**What the exercise asks:** Only the lines with the string "будете" are needed; return each of them from the entries below.

**Exercise data:**
┌──

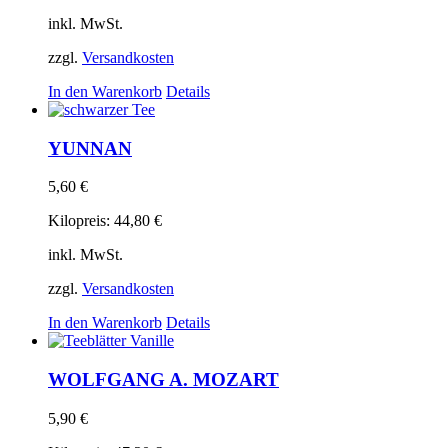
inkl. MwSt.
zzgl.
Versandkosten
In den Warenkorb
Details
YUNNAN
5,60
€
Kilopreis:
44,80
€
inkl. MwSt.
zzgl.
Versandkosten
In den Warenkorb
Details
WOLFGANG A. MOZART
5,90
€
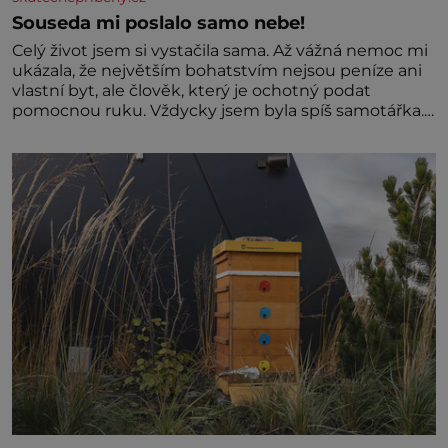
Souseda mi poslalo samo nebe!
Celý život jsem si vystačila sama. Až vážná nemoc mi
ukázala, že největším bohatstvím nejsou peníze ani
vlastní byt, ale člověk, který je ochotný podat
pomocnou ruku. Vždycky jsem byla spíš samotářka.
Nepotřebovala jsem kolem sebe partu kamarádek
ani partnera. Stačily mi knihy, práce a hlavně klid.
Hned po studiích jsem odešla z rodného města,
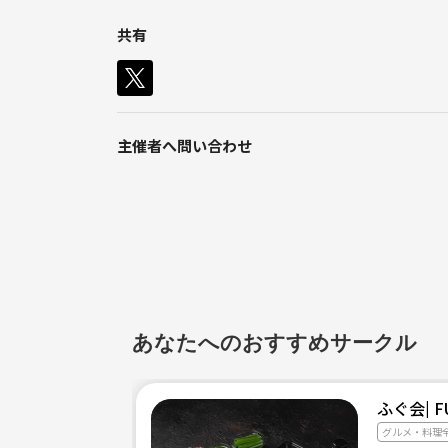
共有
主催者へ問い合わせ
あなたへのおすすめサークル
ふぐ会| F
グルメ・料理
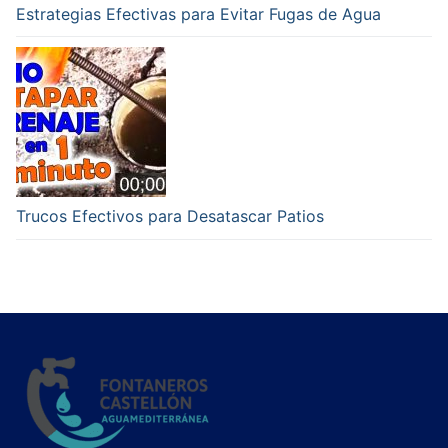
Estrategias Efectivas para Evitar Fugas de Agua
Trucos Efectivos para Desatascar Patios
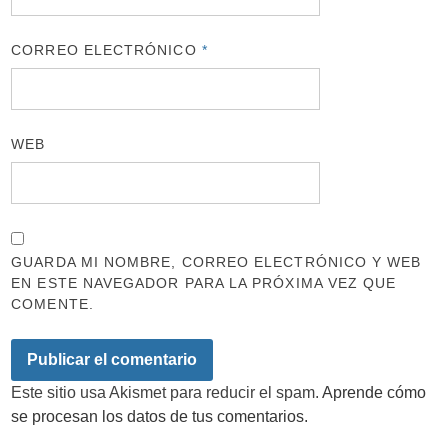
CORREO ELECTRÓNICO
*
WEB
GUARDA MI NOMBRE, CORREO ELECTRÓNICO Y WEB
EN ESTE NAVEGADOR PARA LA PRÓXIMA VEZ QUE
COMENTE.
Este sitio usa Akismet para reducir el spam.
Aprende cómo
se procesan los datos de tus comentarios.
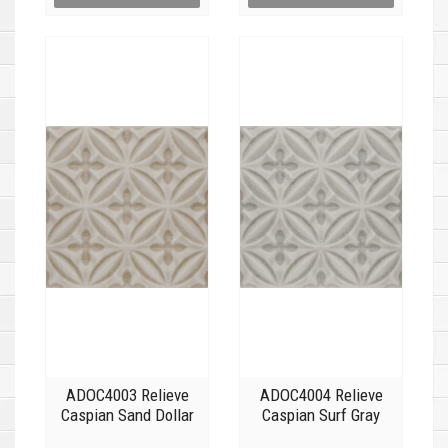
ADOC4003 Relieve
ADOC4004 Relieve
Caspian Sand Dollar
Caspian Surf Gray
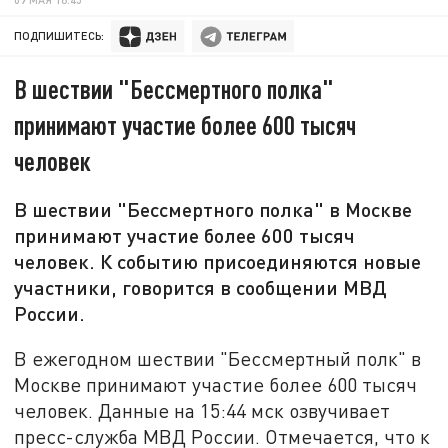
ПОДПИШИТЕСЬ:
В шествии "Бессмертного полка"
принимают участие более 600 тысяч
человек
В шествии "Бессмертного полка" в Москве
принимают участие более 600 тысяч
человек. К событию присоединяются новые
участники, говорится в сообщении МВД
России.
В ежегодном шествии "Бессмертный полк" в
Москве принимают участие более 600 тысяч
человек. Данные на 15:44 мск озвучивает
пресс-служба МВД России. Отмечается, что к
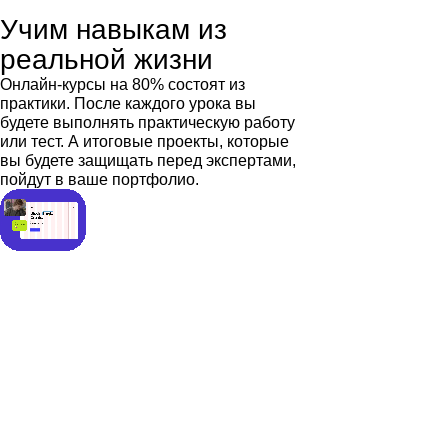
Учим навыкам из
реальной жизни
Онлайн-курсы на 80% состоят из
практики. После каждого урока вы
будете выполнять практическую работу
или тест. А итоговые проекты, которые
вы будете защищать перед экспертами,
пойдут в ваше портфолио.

└──
┌──

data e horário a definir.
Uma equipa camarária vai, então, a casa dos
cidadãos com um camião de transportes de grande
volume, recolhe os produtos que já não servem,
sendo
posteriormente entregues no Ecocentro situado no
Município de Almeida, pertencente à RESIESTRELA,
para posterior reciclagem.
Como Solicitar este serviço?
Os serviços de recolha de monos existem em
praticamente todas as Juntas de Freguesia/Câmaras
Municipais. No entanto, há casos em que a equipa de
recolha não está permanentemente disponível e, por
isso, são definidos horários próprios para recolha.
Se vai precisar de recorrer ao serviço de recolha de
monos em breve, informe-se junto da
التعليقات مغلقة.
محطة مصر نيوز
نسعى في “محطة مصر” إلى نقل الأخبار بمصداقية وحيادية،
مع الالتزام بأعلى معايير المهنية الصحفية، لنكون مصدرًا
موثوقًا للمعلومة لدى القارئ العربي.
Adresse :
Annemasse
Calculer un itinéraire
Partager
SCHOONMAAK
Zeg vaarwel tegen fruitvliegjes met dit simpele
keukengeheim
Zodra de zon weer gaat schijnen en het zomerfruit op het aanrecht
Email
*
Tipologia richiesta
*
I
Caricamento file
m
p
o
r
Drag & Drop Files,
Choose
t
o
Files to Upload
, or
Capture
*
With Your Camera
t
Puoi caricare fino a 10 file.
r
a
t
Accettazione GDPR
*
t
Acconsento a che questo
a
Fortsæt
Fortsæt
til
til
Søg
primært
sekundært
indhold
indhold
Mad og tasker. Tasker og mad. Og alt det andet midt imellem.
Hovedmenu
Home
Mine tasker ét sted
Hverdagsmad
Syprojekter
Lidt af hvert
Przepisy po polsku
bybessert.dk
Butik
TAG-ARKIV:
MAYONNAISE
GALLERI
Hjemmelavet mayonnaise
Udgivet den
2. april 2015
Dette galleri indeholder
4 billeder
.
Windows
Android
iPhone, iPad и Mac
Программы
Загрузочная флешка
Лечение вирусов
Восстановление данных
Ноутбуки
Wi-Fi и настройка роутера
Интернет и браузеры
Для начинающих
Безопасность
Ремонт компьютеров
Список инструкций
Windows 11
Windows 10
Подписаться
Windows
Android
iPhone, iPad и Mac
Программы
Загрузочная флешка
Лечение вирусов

└──
┌──

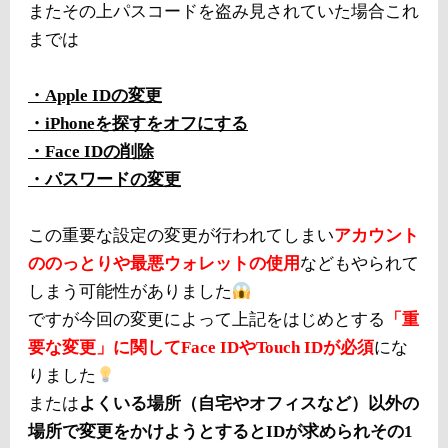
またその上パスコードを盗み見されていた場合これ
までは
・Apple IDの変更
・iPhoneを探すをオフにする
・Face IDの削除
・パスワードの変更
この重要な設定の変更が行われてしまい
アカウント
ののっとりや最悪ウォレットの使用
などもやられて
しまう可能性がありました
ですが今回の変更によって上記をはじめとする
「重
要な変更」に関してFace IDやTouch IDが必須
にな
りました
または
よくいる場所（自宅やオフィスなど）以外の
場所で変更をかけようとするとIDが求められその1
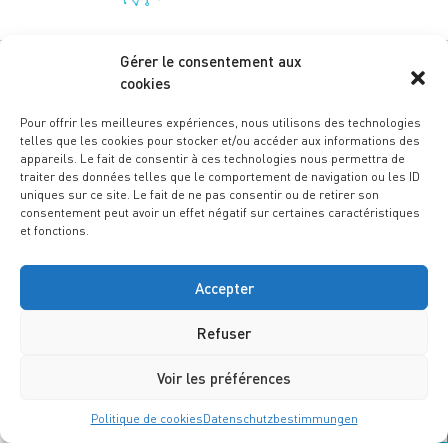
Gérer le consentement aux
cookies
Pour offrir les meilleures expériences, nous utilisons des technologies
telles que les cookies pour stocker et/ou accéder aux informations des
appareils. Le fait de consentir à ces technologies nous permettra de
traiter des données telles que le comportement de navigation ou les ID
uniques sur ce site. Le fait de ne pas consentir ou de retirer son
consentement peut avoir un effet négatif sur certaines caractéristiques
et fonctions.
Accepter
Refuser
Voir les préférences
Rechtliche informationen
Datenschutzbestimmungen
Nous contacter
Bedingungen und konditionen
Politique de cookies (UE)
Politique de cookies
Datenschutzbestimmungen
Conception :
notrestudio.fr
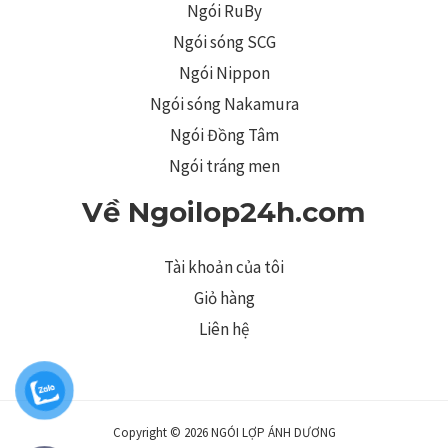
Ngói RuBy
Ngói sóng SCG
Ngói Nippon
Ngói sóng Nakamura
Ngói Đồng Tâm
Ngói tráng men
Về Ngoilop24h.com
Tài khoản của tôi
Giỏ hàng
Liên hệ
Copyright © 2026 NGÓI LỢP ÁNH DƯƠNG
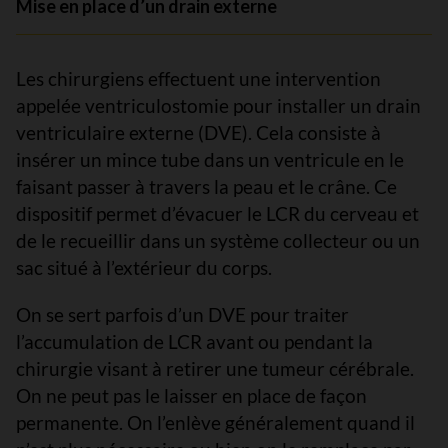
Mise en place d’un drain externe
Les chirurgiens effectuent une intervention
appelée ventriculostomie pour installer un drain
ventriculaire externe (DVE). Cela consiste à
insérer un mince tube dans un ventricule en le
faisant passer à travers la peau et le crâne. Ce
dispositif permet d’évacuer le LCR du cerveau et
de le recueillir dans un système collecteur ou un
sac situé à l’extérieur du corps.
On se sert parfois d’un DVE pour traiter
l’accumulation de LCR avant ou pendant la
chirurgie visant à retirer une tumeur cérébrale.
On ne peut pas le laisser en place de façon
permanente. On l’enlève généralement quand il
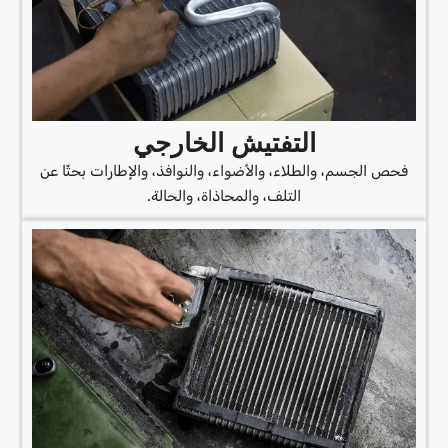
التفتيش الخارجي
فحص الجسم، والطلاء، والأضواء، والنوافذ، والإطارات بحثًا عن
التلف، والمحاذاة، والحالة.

└──

**Result of the task:**
будете выполнять практическую работу
вы будете защищать перед экспертами,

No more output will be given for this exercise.